• **About this exercise**
Across all the records, filter for lines with the word "wooden" and copy them.

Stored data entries
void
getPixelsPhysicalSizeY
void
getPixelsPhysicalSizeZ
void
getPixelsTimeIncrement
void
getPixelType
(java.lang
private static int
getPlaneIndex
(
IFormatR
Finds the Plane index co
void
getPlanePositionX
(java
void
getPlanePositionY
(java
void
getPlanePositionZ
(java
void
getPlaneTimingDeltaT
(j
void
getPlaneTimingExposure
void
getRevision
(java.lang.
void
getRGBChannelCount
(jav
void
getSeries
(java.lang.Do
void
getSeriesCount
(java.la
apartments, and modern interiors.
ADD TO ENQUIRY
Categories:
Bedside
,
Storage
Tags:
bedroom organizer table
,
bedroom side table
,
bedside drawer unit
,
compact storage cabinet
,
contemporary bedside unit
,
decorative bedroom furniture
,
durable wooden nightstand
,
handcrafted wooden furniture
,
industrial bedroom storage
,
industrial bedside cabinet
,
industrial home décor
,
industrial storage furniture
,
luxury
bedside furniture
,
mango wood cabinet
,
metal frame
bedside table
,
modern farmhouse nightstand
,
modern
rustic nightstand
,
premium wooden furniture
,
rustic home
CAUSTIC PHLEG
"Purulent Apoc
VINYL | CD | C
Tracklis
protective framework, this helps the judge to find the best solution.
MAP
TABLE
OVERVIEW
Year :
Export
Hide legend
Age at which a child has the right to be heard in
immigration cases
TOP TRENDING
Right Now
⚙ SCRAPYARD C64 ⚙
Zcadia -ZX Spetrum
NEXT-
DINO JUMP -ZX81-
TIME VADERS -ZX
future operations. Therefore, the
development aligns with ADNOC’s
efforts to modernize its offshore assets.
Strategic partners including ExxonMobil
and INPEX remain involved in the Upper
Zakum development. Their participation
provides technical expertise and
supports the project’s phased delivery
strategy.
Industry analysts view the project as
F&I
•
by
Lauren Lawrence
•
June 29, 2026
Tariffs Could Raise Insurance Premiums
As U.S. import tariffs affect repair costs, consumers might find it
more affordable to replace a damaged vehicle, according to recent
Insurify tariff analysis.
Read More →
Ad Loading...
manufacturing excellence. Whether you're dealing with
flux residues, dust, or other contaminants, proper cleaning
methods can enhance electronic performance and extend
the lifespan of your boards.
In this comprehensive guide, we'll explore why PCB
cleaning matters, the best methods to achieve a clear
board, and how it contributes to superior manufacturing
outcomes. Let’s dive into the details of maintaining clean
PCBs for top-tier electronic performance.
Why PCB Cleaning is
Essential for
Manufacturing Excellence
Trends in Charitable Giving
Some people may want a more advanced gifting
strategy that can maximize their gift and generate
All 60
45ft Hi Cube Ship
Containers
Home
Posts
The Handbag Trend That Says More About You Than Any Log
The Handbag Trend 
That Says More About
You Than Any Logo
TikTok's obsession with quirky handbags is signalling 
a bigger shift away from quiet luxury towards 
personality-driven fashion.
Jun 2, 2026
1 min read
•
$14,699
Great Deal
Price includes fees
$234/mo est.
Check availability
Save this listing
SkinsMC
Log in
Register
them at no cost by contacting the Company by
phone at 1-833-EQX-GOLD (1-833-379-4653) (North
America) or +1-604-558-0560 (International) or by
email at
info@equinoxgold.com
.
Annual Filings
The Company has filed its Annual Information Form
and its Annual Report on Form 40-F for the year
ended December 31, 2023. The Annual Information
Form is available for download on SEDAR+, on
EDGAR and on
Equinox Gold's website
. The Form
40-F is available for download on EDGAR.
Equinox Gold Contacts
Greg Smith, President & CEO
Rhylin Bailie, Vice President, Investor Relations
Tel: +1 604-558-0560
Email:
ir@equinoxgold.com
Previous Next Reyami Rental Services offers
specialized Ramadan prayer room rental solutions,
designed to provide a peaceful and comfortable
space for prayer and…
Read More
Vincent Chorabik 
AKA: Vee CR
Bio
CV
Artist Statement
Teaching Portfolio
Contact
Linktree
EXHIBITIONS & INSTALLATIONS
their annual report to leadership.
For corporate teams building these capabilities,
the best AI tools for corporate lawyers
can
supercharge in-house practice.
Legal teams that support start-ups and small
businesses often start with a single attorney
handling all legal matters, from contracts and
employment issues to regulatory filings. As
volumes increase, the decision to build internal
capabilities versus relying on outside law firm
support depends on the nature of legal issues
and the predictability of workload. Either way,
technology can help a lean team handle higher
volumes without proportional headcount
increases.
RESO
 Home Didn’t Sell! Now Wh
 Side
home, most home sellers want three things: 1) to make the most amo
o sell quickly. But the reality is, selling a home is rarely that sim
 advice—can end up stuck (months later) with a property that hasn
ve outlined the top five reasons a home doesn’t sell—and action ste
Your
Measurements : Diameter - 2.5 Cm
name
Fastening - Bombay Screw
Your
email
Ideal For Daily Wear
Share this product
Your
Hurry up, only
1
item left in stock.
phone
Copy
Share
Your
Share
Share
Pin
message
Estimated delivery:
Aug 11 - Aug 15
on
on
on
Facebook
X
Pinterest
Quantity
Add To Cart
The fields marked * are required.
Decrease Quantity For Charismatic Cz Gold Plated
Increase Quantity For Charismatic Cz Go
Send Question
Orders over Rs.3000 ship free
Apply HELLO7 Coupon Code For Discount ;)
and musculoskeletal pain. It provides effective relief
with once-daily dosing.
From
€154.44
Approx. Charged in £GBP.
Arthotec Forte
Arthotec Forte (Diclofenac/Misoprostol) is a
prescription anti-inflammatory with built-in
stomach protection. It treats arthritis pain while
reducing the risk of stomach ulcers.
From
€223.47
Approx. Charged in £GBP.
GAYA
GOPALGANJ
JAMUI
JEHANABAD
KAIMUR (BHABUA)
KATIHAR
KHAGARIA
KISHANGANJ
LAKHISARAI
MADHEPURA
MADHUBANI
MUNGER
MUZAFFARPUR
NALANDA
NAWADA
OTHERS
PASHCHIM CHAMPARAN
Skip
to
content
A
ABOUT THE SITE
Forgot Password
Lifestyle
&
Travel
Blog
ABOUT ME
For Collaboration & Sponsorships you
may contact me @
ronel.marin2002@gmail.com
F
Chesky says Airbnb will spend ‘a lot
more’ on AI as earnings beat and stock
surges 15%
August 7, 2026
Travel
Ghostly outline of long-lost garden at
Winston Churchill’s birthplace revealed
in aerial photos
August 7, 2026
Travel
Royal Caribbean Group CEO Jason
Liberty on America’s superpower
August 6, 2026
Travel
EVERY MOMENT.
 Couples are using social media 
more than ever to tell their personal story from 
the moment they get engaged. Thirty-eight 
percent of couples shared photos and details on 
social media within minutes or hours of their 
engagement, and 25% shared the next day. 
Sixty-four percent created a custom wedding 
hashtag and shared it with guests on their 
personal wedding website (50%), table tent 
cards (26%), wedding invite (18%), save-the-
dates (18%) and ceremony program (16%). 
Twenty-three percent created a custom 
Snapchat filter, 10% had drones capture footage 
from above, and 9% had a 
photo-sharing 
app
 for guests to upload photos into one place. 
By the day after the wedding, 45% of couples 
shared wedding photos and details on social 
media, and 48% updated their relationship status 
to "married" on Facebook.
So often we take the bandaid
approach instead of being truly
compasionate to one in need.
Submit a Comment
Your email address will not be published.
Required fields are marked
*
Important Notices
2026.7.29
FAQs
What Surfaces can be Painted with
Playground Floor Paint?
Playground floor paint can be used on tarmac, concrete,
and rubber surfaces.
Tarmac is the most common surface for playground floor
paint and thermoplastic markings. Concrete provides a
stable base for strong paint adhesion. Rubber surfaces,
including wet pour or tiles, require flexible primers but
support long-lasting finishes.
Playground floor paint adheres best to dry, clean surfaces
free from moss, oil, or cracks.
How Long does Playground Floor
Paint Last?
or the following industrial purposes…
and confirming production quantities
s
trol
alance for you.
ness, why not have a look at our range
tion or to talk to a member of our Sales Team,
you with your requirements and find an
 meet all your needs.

• **Answer box**
durable wooden nightstand
handcrafted wooden furniture
premium wooden furniture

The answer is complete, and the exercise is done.